EXERCISE OBJECTIVE
From the data below, set down exactly the lines between the one holding "Customization and" and the one holding "Craftsmanship in Classic Car", inclusive, and no others.

[Transcribed page contents]
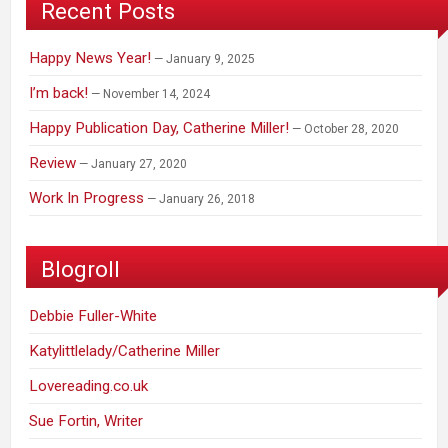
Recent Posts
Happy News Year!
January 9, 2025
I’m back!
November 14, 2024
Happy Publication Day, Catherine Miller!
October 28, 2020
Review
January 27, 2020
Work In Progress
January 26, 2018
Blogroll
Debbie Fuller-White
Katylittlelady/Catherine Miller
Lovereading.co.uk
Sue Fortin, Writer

==

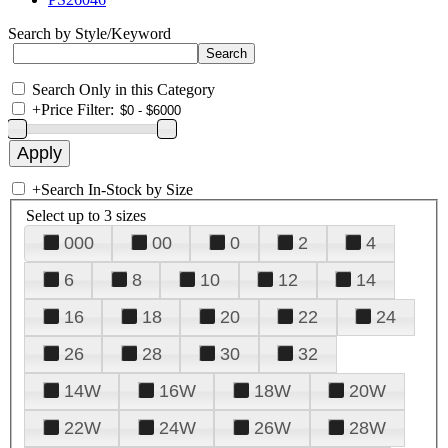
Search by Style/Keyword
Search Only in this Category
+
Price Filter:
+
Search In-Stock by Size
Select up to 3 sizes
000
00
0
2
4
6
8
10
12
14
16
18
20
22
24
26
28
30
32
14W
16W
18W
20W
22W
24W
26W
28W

==

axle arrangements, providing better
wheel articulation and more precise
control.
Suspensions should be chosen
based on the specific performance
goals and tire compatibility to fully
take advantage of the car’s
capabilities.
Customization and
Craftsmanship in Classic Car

ANSWER BELOW
Customization and
Craftsmanship in Classic Car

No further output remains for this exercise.